Por Ricardo Bernardi.

Surpreendeu muito a aprovação de proposta para alteração ao art. 39 do Código de Defesa do Consumidor pela Câmara dos Deputados, de forma que a cobrança pelos serviços de transporte de bagagem passe a configurar prática abusiva. Nada melhor descreve os efeitos da notícia do que perplexidade e incompreensão acerca da motivação de tal medida, que, caso sancionada, representaria um retrocesso em termos de modernidade na regulação do transporte aéreo e colocaria o Brasil em descompasso com as melhores práticas mundiais.

Não pode haver intervenção do Estado quanto à formação do preço e condições para contratação dos serviços de transporte aéreo, sob pena de violação dos princípios que norteiam a ordem econômica previstos no art. 170 da Constituição Federal, especialmente a livre concorrência, segundo o qual o empresário é livre para estabelecer preços de acordo com as condições de mercado.

A liberdade tarifária, entendida como direito de definir preços e condições de contratação, também é garantida por tratados internacionais firmados pelo Brasil.

A Convenção de Chicago, promulgada no Brasil por meio do Decreto 21.713/1946, teve o propósito de criar um sistema legal harmonizado em que os operadores dos serviços pudessem ter segurança jurídica e, portanto, previsibilidade, para planejar a execução de suas atividades em todo o mundo. Com base nessas premissas, implementou-se o regime das “liberdades do ar” a partir de Acordos sobre Serviços Aéreos (ASAs), que são tratados firmados entre países para estabelecer as condições necessárias para oferecimento de serviços de transporte aéreo entre os signatários. O Brasil firmou acordos de serviços aéreos com mais de cem países.

Os tratados mais modernos – acordos de céus abertos – implementam regimes nos quais vigora menor regulamentação e fomentam ampla concorrência entre as empresas aéreas, firmemente embasados na liberdade de contratação e fixação de tarifas.

Tome-se como exemplo o mais recente tratado entre o Brasil e os Estados Unidos, de março de 2011, o qual prevê que “cada parte permitirá que os preços para o transporte aéreo sejam estabelecidos pelas empresas aéreas de ambas as partes com base em considerações comerciais do mercado”.

No mesmo sentido destaca-se acordo firmado com a Suíça, aprovado por decreto legislativo do Senado, segundo o qual “as tarifas cobradas pelos serviços poderão ser estabelecidas livremente pelas empresas aéreas designadas”.

A proposta de alteração legislativa, ao buscar controle de preços na forma de proibição de contratação do transporte de bagagem sob o manto de alegada e equivocada abusividade, na realidade fere os interesses do consumidor: o que viaja sem bagagem despachada, que pagará por serviço que não usa; e o que viaja com bagagem, já que a inclusão de custos associados ao transporte de bagagem no valor do bilhete impede a devida alocação de despesas e receitas, o que gera potencial aumento no preço pelo serviço.
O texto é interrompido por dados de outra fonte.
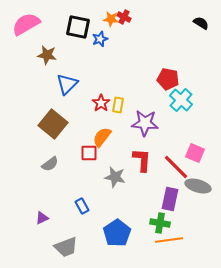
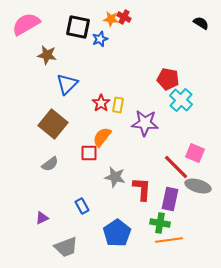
red L-shape: moved 29 px down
Conforme mostra a experiência e os estudos no campo da economia, a interferência do Estado na formação do preço de bens e serviços não promove justiça social nem protege efetivamente o consumidor, mas sim causa redução nos investimentos e desincentiva a atividade econômica.

A constante tendência populista de impor tabelamento ou congelamento de preços, como se pretende por meio da alteração legislativa, já foi responsável por longos períodos de estagnação econômica, e é isso que ocorrerá caso medidas como esta sejam incorporadas ao nosso ordenamento jurídico.